The answer must consist solely of the line containing "Accessibility (164, 991)" and every line after it in the records below, through the last, each reproduced exactly.

*** Block opens ***

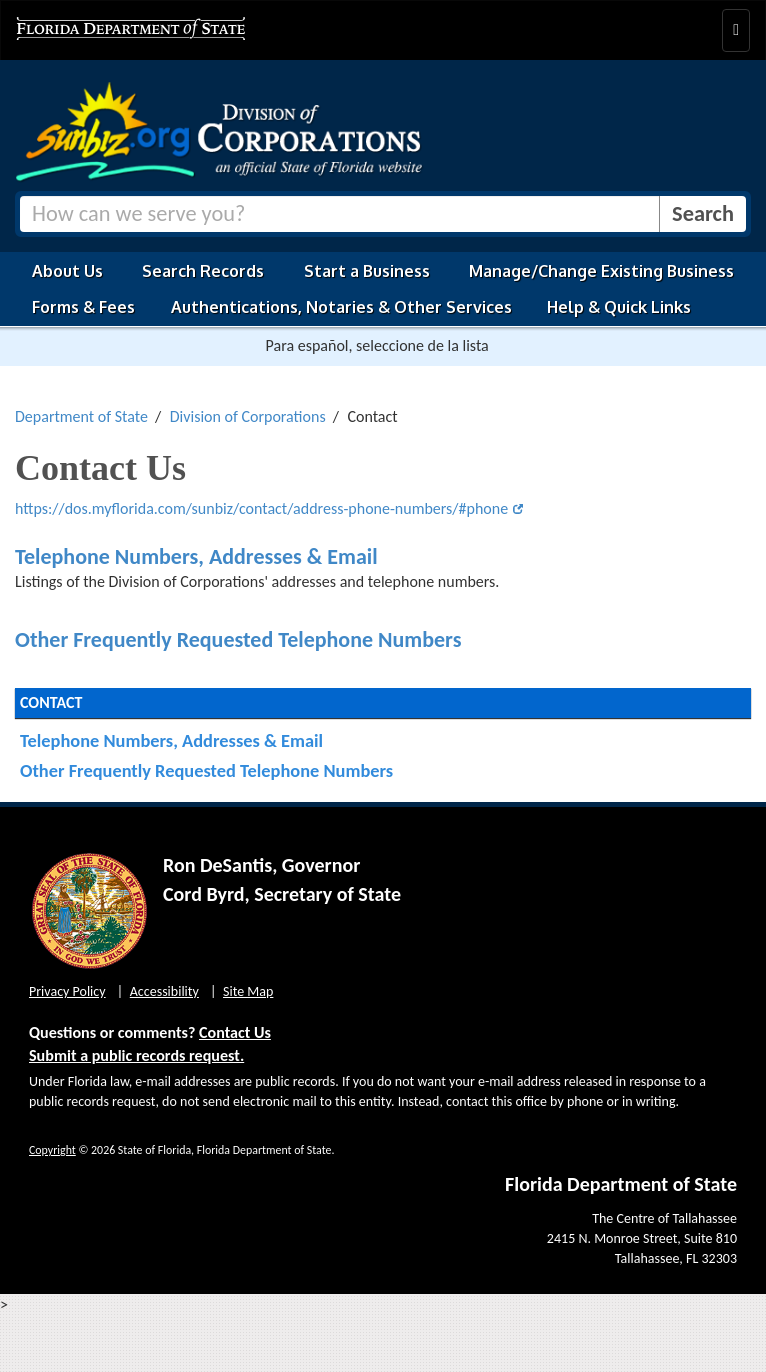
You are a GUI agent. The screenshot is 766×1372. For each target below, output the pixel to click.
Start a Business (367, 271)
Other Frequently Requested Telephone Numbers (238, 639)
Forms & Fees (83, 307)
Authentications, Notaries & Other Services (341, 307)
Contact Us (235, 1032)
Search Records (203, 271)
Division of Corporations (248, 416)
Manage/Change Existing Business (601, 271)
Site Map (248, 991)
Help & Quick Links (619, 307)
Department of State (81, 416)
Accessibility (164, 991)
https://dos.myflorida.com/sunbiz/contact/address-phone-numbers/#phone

*** Block closes ***

## Task output
Accessibility (164, 991)
https://dos.myflorida.com/sunbiz/contact/address-phone-numbers/#phone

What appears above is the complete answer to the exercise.